Question as in title. I think that unique factorization fails, perhaps via either $ (\sqrt{29} - 1)(\sqrt{29} + 1) = 2^2 \cdot 7 $ or $ (\sqrt{29} - 5)(\sqrt{29} + 5) = 2^2 $, but I have trouble proving either of these two claims. How to solve this problem?

Answer 1

Any UFD is normal, i.e. it equals its integral closure in its field of fraction. Here the integral closure of $ \mathbb{Z}[\sqrt{29}] $ in $ F $ contains the integral closure of $ \mathbb{Z}$ in $ F $, which is strictly larger than $ \mathbb{Z}[\sqrt{29}] $. Hence this ring is not normal, so it is not a UFD and therefore not a PID.

Answer 2

Theorem 1: In a PID D, an element is prime iff it is irreducible element in D.

Define a multiplicative norm : $N(x) : \mathbb Z[\sqrt 29] \to \mathbb Z$ as $N(x) = a^2-29b^2$ where $x= a+b\sqrt 29$.

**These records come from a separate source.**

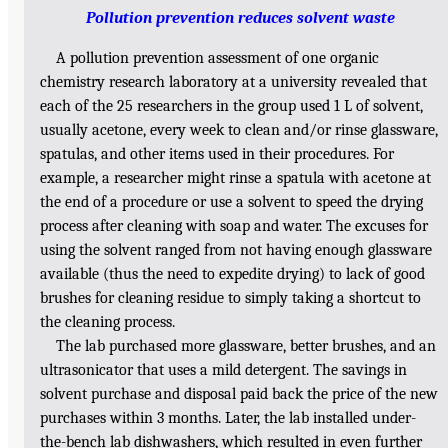
Pollution prevention reduces solvent waste
A pollution prevention assessment of one organic
chemistry research laboratory at a university revealed that
each of the 25 researchers in the group used 1 L of solvent,
usually acetone, every week to clean and/or rinse glassware,
spatulas, and other items used in their procedures. For
example, a researcher might rinse a spatula with acetone at
the end of a procedure or use a solvent to speed the drying
process after cleaning with soap and water. The excuses for
using the solvent ranged from not having enough glassware
available (thus the need to expedite drying) to lack of good
brushes for cleaning residue to simply taking a shortcut to
the cleaning process.
The lab purchased more glassware, better brushes, and an
ultrasonicator that uses a mild detergent. The savings in
solvent purchase and disposal paid back the price of the new
purchases within 3 months. Later, the lab installed under-
the-bench lab dishwashers, which resulted in even further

Theorem 2: If $x \in \mathbb Z[\sqrt d]$ is unit then $N(x)=1$, and conversely. Consider $d \gt 1$ and a square free integer.

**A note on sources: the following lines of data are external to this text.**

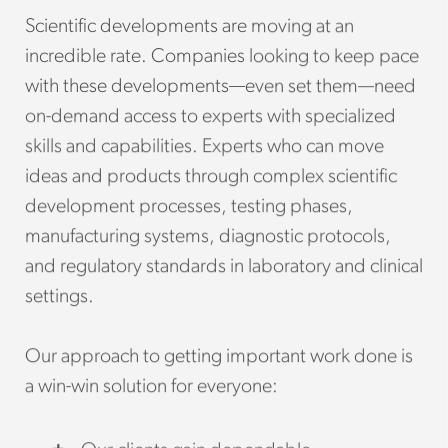
Scientific developments are moving at an
incredible rate. Companies looking to keep pace
with these developments—even set them—need
on-demand access to experts with specialized
skills and capabilities. Experts who can move
ideas and products through complex scientific
development processes, testing phases,
manufacturing systems, diagnostic protocols,
and regulatory standards in laboratory and clinical
settings.
Our approach to getting important work done is
a win-win solution for everyone:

Theorem 3: If $x \in \mathbb Z[\sqrt d]$ such that $N(x)=p$, where $p$ is a prime, then $x$ is irreducible in $\mathbb Z[\sqrt d]$ .

Now verify $2 \in \mathbb Z[\sqrt 29]$ is an irreducible element using theorem 2 and the property of multiplicative norm that is, $N(ab)= N(a)N(b)$.

But, 2 is not a prime element as $2 \mid (1+\sqrt 29)(1-\sqrt 29)$ but neither $2 \nmid (1+\sqrt 29)$ nor $2 \nmid (1-\sqrt 29)$. So, from theorem 1 you can show that $\mathbb Z[\sqrt 29]$ is not a PID.